Reproduce all the entries beneath this sentence exactly.

[Saved data entries]
--*--
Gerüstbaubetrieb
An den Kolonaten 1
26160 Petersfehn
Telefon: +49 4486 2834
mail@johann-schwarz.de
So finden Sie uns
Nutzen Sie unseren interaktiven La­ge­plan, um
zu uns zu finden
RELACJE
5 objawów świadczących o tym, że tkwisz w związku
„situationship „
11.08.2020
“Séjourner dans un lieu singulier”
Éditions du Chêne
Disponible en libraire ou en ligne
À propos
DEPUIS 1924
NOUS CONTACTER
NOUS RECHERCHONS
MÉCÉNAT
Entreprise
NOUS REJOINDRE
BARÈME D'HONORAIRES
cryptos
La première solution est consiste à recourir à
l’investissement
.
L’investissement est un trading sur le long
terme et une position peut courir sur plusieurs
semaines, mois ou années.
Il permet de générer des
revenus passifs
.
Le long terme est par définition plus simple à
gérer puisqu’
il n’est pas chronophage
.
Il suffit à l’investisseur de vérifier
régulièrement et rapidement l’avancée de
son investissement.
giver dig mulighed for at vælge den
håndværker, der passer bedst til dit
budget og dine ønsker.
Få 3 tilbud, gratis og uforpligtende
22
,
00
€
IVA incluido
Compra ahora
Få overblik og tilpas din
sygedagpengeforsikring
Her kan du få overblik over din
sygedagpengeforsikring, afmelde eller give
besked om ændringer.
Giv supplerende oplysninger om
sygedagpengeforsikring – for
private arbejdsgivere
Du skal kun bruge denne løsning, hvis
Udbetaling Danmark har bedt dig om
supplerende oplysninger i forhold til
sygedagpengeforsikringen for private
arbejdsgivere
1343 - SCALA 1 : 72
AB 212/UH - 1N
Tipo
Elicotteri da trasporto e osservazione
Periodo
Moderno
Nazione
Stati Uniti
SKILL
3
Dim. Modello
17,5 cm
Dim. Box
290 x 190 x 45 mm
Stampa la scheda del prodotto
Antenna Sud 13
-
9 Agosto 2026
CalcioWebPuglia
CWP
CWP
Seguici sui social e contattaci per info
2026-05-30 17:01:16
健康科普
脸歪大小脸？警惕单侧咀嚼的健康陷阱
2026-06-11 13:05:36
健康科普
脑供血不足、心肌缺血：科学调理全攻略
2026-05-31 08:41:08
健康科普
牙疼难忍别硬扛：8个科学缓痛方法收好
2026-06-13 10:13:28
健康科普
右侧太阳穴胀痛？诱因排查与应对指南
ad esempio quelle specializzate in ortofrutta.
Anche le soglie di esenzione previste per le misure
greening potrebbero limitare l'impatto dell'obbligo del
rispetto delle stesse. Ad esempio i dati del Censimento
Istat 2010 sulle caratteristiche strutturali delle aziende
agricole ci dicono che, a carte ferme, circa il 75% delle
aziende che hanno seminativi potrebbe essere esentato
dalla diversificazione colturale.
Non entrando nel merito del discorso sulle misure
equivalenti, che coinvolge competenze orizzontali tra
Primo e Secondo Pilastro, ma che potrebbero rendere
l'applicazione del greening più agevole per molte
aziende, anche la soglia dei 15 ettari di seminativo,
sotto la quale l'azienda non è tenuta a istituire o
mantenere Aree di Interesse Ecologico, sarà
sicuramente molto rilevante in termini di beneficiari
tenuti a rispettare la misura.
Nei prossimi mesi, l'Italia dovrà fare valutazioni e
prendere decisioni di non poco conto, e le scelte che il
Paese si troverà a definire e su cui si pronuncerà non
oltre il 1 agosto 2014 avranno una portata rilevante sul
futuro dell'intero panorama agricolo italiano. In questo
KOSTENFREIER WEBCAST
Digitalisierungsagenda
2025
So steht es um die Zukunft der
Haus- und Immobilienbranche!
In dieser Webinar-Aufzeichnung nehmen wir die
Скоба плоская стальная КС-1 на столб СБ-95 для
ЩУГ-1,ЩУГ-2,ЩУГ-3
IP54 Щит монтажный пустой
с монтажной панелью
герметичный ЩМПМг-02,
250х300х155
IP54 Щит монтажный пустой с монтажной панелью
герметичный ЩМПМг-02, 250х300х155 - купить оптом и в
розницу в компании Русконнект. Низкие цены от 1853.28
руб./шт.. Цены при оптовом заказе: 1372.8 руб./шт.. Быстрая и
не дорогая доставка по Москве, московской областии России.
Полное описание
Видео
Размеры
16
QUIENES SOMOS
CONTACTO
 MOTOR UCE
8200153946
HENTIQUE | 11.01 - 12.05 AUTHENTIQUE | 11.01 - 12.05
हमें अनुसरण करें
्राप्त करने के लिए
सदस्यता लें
--*--
Solution:
Gerüstbaubetrieb
An den Kolonaten 1
26160 Petersfehn
Telefon: +49 4486 2834
mail@johann-schwarz.de
So finden Sie uns
Nutzen Sie unseren interaktiven La­ge­plan, um
zu uns zu finden
RELACJE
5 objawów świadczących o tym, że tkwisz w związku
„situationship „
11.08.2020
“Séjourner dans un lieu singulier”
Éditions du Chêne
Disponible en libraire ou en ligne
À propos
DEPUIS 1924
NOUS CONTACTER
NOUS RECHERCHONS
MÉCÉNAT
Entreprise
NOUS REJOINDRE
BARÈME D'HONORAIRES
cryptos
La première solution est consiste à recourir à
l’investissement
.
L’investissement est un trading sur le long
terme et une position peut courir sur plusieurs
semaines, mois ou années.
Il permet de générer des
revenus passifs
.
Le long terme est par définition plus simple à
gérer puisqu’
il n’est pas chronophage
.
Il suffit à l’investisseur de vérifier
régulièrement et rapidement l’avancée de
son investissement.
giver dig mulighed for at vælge den
håndværker, der passer bedst til dit
budget og dine ønsker.
Få 3 tilbud, gratis og uforpligtende
22
,
00
€
IVA incluido
Compra ahora
Få overblik og tilpas din
sygedagpengeforsikring
Her kan du få overblik over din
sygedagpengeforsikring, afmelde eller give
besked om ændringer.
Giv supplerende oplysninger om
sygedagpengeforsikring – for
private arbejdsgivere
Du skal kun bruge denne løsning, hvis
Udbetaling Danmark har bedt dig om
supplerende oplysninger i forhold til
sygedagpengeforsikringen for private
arbejdsgivere
1343 - SCALA 1 : 72
AB 212/UH - 1N
Tipo
Elicotteri da trasporto e osservazione
Periodo
Moderno
Nazione
Stati Uniti
SKILL
3
Dim. Modello
17,5 cm
Dim. Box
290 x 190 x 45 mm
Stampa la scheda del prodotto
Antenna Sud 13
-
9 Agosto 2026
CalcioWebPuglia
CWP
CWP
Seguici sui social e contattaci per info
2026-05-30 17:01:16
健康科普
脸歪大小脸？警惕单侧咀嚼的健康陷阱
2026-06-11 13:05:36
健康科普
脑供血不足、心肌缺血：科学调理全攻略
2026-05-31 08:41:08
健康科普
牙疼难忍别硬扛：8个科学缓痛方法收好
2026-06-13 10:13:28
健康科普
右侧太阳穴胀痛？诱因排查与应对指南
ad esempio quelle specializzate in ortofrutta.
Anche le soglie di esenzione previste per le misure
greening potrebbero limitare l'impatto dell'obbligo del
rispetto delle stesse. Ad esempio i dati del Censimento
Istat 2010 sulle caratteristiche strutturali delle aziende
agricole ci dicono che, a carte ferme, circa il 75% delle
aziende che hanno seminativi potrebbe essere esentato
dalla diversificazione colturale.
Non entrando nel merito del discorso sulle misure
equivalenti, che coinvolge competenze orizzontali tra
Primo e Secondo Pilastro, ma che potrebbero rendere
l'applicazione del greening più agevole per molte
aziende, anche la soglia dei 15 ettari di seminativo,
sotto la quale l'azienda non è tenuta a istituire o
mantenere Aree di Interesse Ecologico, sarà
sicuramente molto rilevante in termini di beneficiari
tenuti a rispettare la misura.
Nei prossimi mesi, l'Italia dovrà fare valutazioni e
prendere decisioni di non poco conto, e le scelte che il
Paese si troverà a definire e su cui si pronuncerà non
oltre il 1 agosto 2014 avranno una portata rilevante sul
futuro dell'intero panorama agricolo italiano. In questo
KOSTENFREIER WEBCAST
Digitalisierungsagenda
2025
So steht es um die Zukunft der
Haus- und Immobilienbranche!
In dieser Webinar-Aufzeichnung nehmen wir die
Скоба плоская стальная КС-1 на столб СБ-95 для
ЩУГ-1,ЩУГ-2,ЩУГ-3
IP54 Щит монтажный пустой
с монтажной панелью
герметичный ЩМПМг-02,
250х300х155
IP54 Щит монтажный пустой с монтажной панелью
герметичный ЩМПМг-02, 250х300х155 - купить оптом и в
розницу в компании Русконнект. Низкие цены от 1853.28
руб./шт.. Цены при оптовом заказе: 1372.8 руб./шт.. Быстрая и
не дорогая доставка по Москве, московской областии России.
Полное описание
Видео
Размеры
16
QUIENES SOMOS
CONTACTO
 MOTOR UCE
8200153946
HENTIQUE | 11.01 - 12.05 AUTHENTIQUE | 11.01 - 12.05
हमें अनुसरण करें
्राप्त करने के लिए
सदस्यता लें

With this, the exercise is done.